Quant à l’Eglise, justement, il faut bien constater que depuis l’époque du Concile celle-ci a été affectée par un principe d’ouverture au monde – « monde moderne » s’entend, précédemment jugé et condamné comme anti-évangélique – qui a conduit à voir s’y reproduire de nombreux usages propres à la culture contemporaine. Le ralliement n’a pas été total, car il ne s’agissait pas de conversion mais de disposition bienveillante a priori, trop sans doute si l’on se place du point de vue intra-catholique, pas assez cependant pour obtenir la paix recherchée avec un adversaire structurellement impitoyable.
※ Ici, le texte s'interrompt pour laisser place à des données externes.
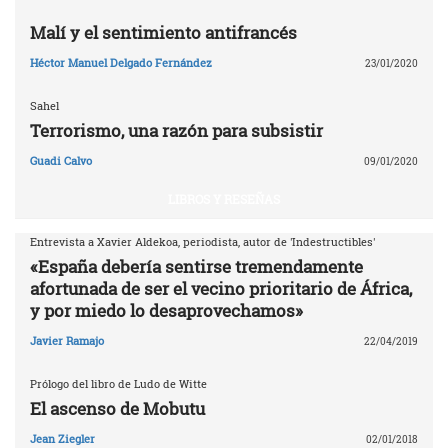
Malí y el sentimiento antifrancés
Héctor Manuel Delgado Fernández
23/01/2020
Sahel
Terrorismo, una razón para subsistir
Guadi Calvo
09/01/2020
LIBROS Y RESEÑAS
Entrevista a Xavier Aldekoa, periodista, autor de 'Indestructibles'
«España debería sentirse tremendamente
afortunada de ser el vecino prioritario de África,
y por miedo lo desaprovechamos»
Javier Ramajo
22/04/2019
Prólogo del libro de Ludo de Witte
El ascenso de Mobutu
Jean Ziegler
02/01/2018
De surcroît, et cela est d’une grande importance aujourd’hui, ce choix ne s’est pas opéré à partir de la vision d’une modernité qui amorçait déjà son évolution tardive, mais d’une compréhension figée axée sur les formes antérieures de la modernité rationaliste, conquérante au nom de grands idéaux, constructiviste, utilisant un appareil d’Etat cohérent et mu par un idéal de puissance. Ces deux aspects expliquent l’essentiel de l’échec, aujourd’hui fortement ressenti, d’une tentative cher payée à l’intérieur d’une Eglise envahie par un esprit étranger à sa nature divinement établie. Certes, en tant qu’institution humaine, elle a toujours connu, plus ou moins selon les moments, des désordres et contradictions, tels par exemple que la bureaucratisation de la hiérarchie, des tendances routinières et superficielles de prêcher, des abus d’autorité, des formes de servilité camouflant une désobéissance sournoise et bien d’autres défauts encore. Les décennies précédant Vatican II ont vérifié tout cela, et une part de ce qui est arrivé ensuite en résulte, du fait surtout de l’inadvertance de quelques personnages de la Curie romaine, d’une majorité d’évêques et de certains théologiens. Or les défectuosités mêmes qui ont permis à cette assemblée d’ouvrir une période anarchique dans l’Eglise n’ont pas disparu comme par enchantement par la suite ; au contraire, les défauts du passé ont conjugué leurs effets avec ceux du présent – glorification du monde profane, rejet souvent haineux du passé, empressement incessant à se mettre à l’unisson de l’opinion publique, climat de censure et d’autocensure empêchant d’aborder les dossiers délicats, circuits de pouvoirs parallèles… – de sorte que la symbiose a fini par être sinon totale, du moins très avancée entre « l’Eglise et le monde ».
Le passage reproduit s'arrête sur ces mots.